|The HS-440 hydrogen sensor.|
AppliedSensor’s HSS-440 hydrogen gas detection module is incorporated in the BMW Hydrogen 7, being built by BMW in a limited series and deployed to selected users in the US and other countries. The BMW Hydrogen 7 features a dual-mode drive system fueled either by a 19.5-gallon gasoline tank or a 17.6-pound liquid hydrogen tank. (Earlier post.)
The AppliedSensor HSS-440 module incorporates high-performance sensing based on advancements in Field Effect (FE) technology designed specifically for fuel cell and hydrogen-powered vehicles. The modules are mounted in the car cabin, under the hood and in the trunk area to detect hydrogen gas leaks at levels below the established lower explosion limit of four percent in-air.
The FE sensor technology is based on the field effect generated by gases in metal oxide semiconductor field-effect transistor (MOSFET) devices with catalytic metals. The charging of the gate contact by the gas molecules results in a voltage change in the sensor signal. The choice of operation temperature, gate metal, and structure of the gate metal determine the selectivity of the gas response.

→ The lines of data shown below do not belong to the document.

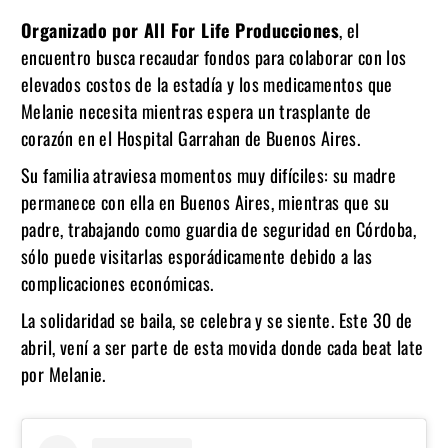
Organizado por All For Life Producciones
, el
encuentro busca recaudar fondos para colaborar con los
elevados costos de la estadía y los medicamentos que
Melanie necesita mientras espera un trasplante de
corazón en el Hospital Garrahan de Buenos Aires.
Su familia atraviesa momentos muy difíciles: su madre
permanece con ella en Buenos Aires, mientras que su
padre, trabajando como guardia de seguridad en Córdoba,
sólo puede visitarlas esporádicamente debido a las
complicaciones económicas.
La solidaridad se baila, se celebra y se siente. Este 30 de
abril, vení a ser parte de esta movida donde cada beat late
por Melanie.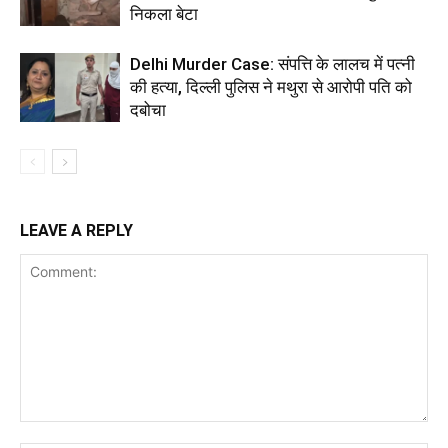
निकला बेटा
Delhi Murder Case: संपत्ति के लालच में पत्नी
की हत्या, दिल्ली पुलिस ने मथुरा से आरोपी पति को
दबोचा
LEAVE A REPLY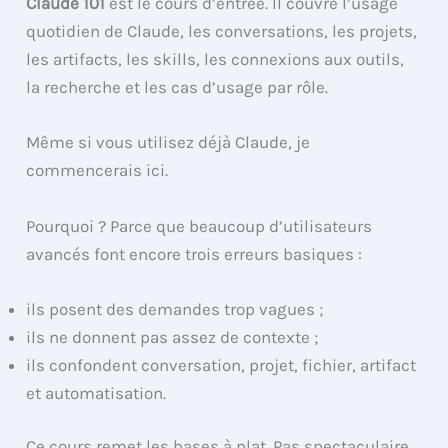
Claude 101
est le cours d’entrée. Il couvre l’usage
quotidien de Claude, les conversations, les projets,
les artifacts, les skills, les connexions aux outils,
la recherche et les cas d’usage par rôle.
Même si vous utilisez déjà Claude, je
commencerais ici.
Pourquoi ? Parce que beaucoup d’utilisateurs
avancés font encore trois erreurs basiques :
ils posent des demandes trop vagues ;
ils ne donnent pas assez de contexte ;
ils confondent conversation, projet, fichier, artifact
et automatisation.
Ce cours remet les bases à plat. Pas spectaculaire.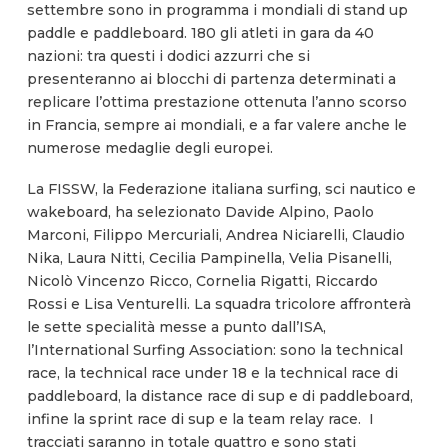
settembre sono in programma i mondiali di stand up
paddle e paddleboard. 180 gli atleti in gara da 40
nazioni: tra questi i dodici azzurri che si
presenteranno ai blocchi di partenza determinati a
replicare l’ottima prestazione ottenuta l’anno scorso
in Francia, sempre ai mondiali, e a far valere anche le
numerose medaglie degli europei.
La FISSW, la Federazione italiana surfing, sci nautico e
wakeboard, ha selezionato Davide Alpino, Paolo
Marconi, Filippo Mercuriali, Andrea Niciarelli, Claudio
Nika, Laura Nitti, Cecilia Pampinella, Velia Pisanelli,
Nicolò Vincenzo Ricco, Cornelia Rigatti, Riccardo
Rossi e Lisa Venturelli. La squadra tricolore affronterà
le sette specialità messe a punto dall’ISA,
l’International Surfing Association: sono la technical
race, la technical race under 18 e la technical race di
paddleboard, la distance race di sup e di paddleboard,
infine la sprint race di sup e la team relay race. I
tracciati saranno in totale quattro e sono stati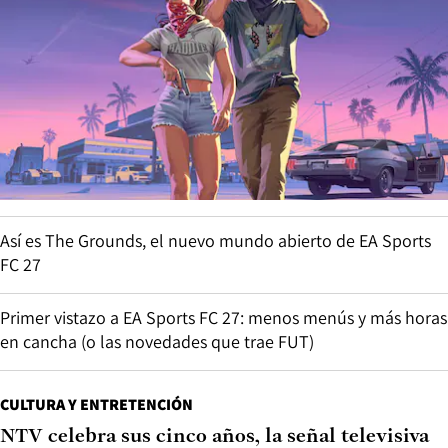
Así es The Grounds, el nuevo mundo abierto de EA Sports
FC 27
Primer vistazo a EA Sports FC 27: menos menús y más horas
en cancha (o las novedades que trae FUT)
CULTURA Y ENTRETENCIÓN
NTV celebra sus cinco años, la señal televisiva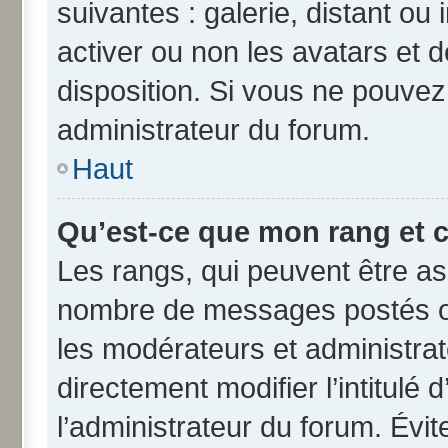
suivantes : galerie, distant ou
activer ou non les avatars et d
disposition. Si vous ne pouvez 
administrateur du forum.
Haut
Qu’est-ce que mon rang et 
Les rangs, qui peuvent être ass
nombre de messages postés ou
les modérateurs et administra
directement modifier l’intitulé 
l’administrateur du forum. Évi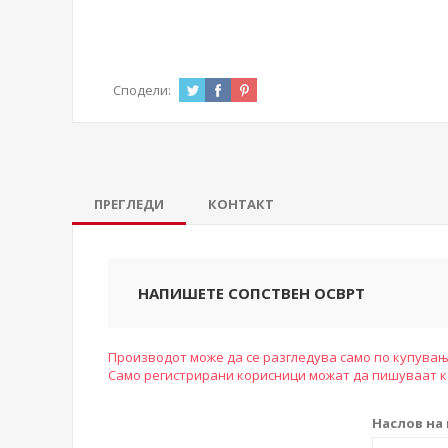
Сподели:
ПРЕГЛЕДИ
КОНТАКТ
НАПИШЕТЕ СОПСТВЕН ОСВРТ
Производот може да се разгледува само по купувањ
Само регистрирани корисници можат да пишуваат 
Наслов на 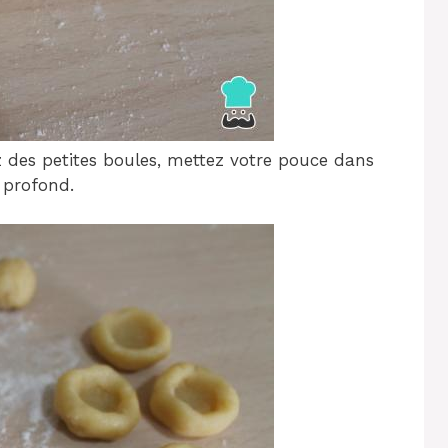
z des petites boules, mettez votre pouce dans
u profond.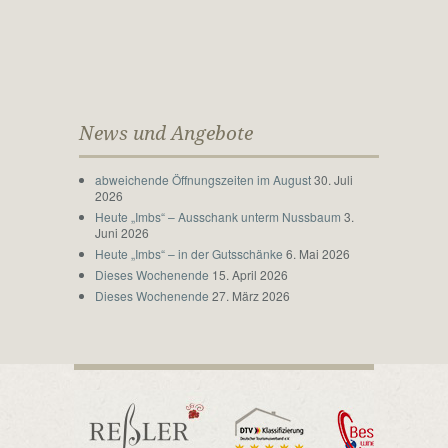
News und Angebote
abweichende Öffnungszeiten im August
30. Juli
2026
Heute „Imbs“ – Ausschank unterm Nussbaum
3.
Juni 2026
Heute „Imbs“ – in der Gutsschänke
6. Mai 2026
Dieses Wochenende
15. April 2026
Dieses Wochenende
27. März 2026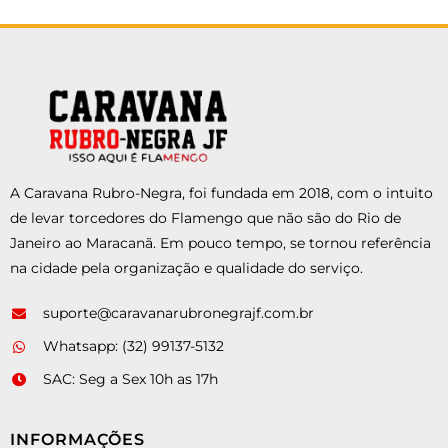
A Caravana Rubro-Negra, foi fundada em 2018, com o intuito
de levar torcedores do Flamengo que não são do Rio de
Janeiro ao Maracanã. Em pouco tempo, se tornou referência
na cidade pela organização e qualidade do serviço.
suporte@caravanarubronegrajf.com.br
Whatsapp: (32) 99137-5132
SAC: Seg a Sex 10h as 17h
INFORMAÇÕES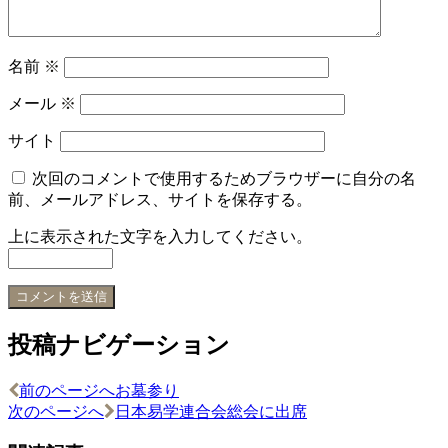
名前
※
メール
※
サイト
次回のコメントで使用するためブラウザーに自分の名
前、メールアドレス、サイトを保存する。
上に表示された文字を入力してください。
投稿ナビゲーション
前のページへ
お墓参り
次のページへ
日本易学連合会総会に出席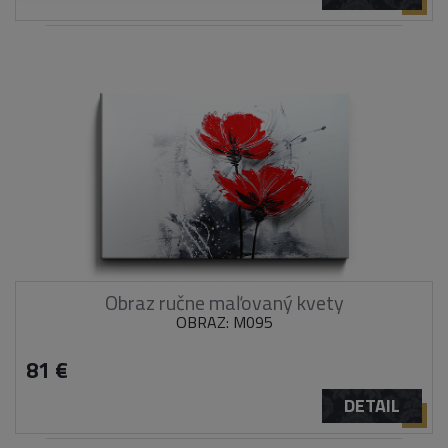
Obraz ručne maľovaný kvety
OBRAZ: M095
81 €
DETAIL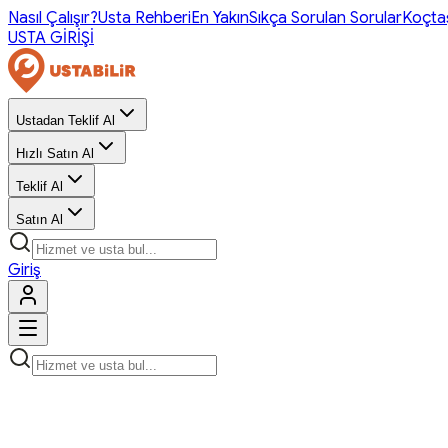
Nasıl Çalışır?
Usta Rehberi
En Yakın
Sıkça Sorulan Sorular
Koçta
USTA GİRİŞİ
Ustadan Teklif Al
Hızlı Satın Al
Teklif Al
Satın Al
Giriş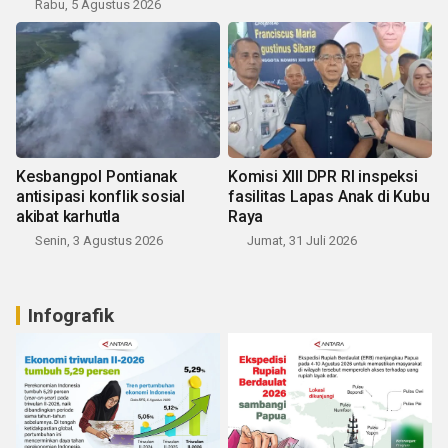
Rabu, 5 Agustus 2026
Kesbangpol Pontianak
Komisi XIII DPR RI inspeksi
antisipasi konflik sosial
fasilitas Lapas Anak di Kubu
akibat karhutla
Raya
Senin, 3 Agustus 2026
Jumat, 31 Juli 2026
Infografik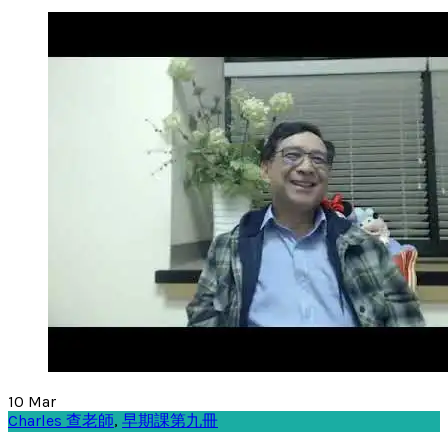
10
Mar
Charles 查老師
,
早期課第九冊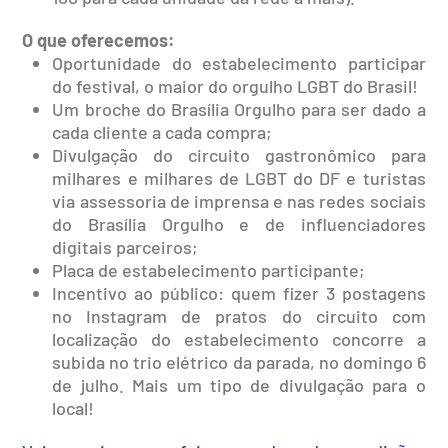
O que oferecemos:
Oportunidade do estabelecimento participar
do festival, o maior do orgulho LGBT do Brasil!
Um broche do Brasília Orgulho para ser dado a
cada cliente a cada compra;
Divulgação do circuito gastronômico para
milhares e milhares de LGBT do DF e turistas
via assessoria de imprensa e nas redes sociais
do Brasília Orgulho e de influenciadores
digitais parceiros;
Placa de estabelecimento participante;
Incentivo ao público: quem fizer 3 postagens
no Instagram de pratos do circuito com
localização do estabelecimento concorre a
subida no trio elétrico da parada, no domingo 6
de julho. Mais um tipo de divulgação para o
local!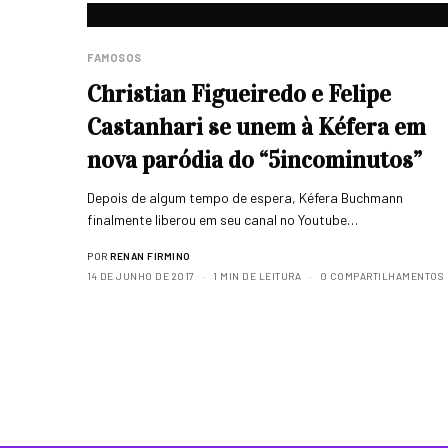
FAMOSOS
Christian Figueiredo e Felipe
Castanhari se unem à Kéfera em
nova paródia do “5incominutos”
Depois de algum tempo de espera, Kéfera Buchmann
finalmente liberou em seu canal no Youtube…
POR
RENAN FIRMINO
14 DE JUNHO DE 2017
1 MIN DE LEITURA
0 COMPARTILHAMENTOS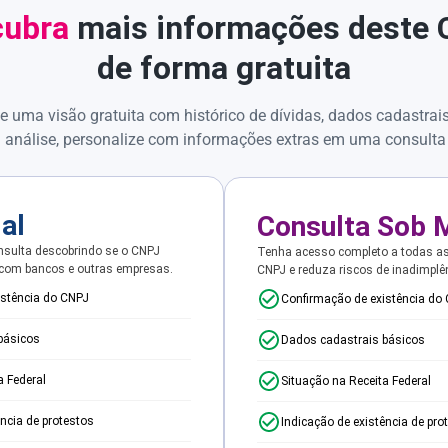
ubra
mais informações deste
de forma gratuita
e uma visão gratuita com histórico de dívidas, dados cadastrai
 análise, personalize com informações extras em uma consulta
ial
Consulta Sob 
sulta descobrindo se o CNPJ
Tenha acesso completo a todas a
 com bancos e outras empresas.
CNPJ e reduza riscos de inadimplê
istência do CNPJ
Confirmação de existência do
básicos
Dados cadastrais básicos
a Federal
Situação na Receita Federal
ência de protestos
Indicação de existência de pro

FE sensors respond to gases like hydrogen, ammonia, amines, ethanol, acetone, hydrocarbons, CO, and NO2. The sensitivity of the sensors is normally high for low concentrations of the gases, while it becomes saturated for high concentrations of the gases.
The HSS-440 incorporates a field-effect transistor with a catalytic metal gate stack as the gas-sensing layer. Hydrogen molecules interact with the gate thereby changing characteristics of the transistor. The sensor is fed by a constant current source and gives a voltage output proportional to the logarithm of the hydrogen concentration in the ambient.
The HSS-440 has no cross-sensitivity detection towards HC, H2S, N2, CO, CO2, NOx, or H2O.